(Stored items)
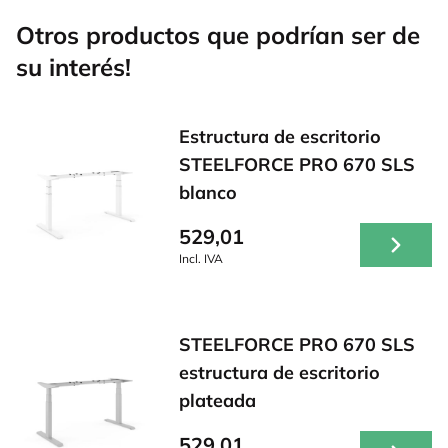
Otros productos que podrían ser de
su interés!
Estructura de escritorio
STEELFORCE PRO 670 SLS
blanco
529,01
Incl. IVA
STEELFORCE PRO 670 SLS
estructura de escritorio
plateada
529,01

• **Requirement**
Work through the records above line by line and count those that hold the string "escritorio". Give only the result.

• **Output of the exercise**
2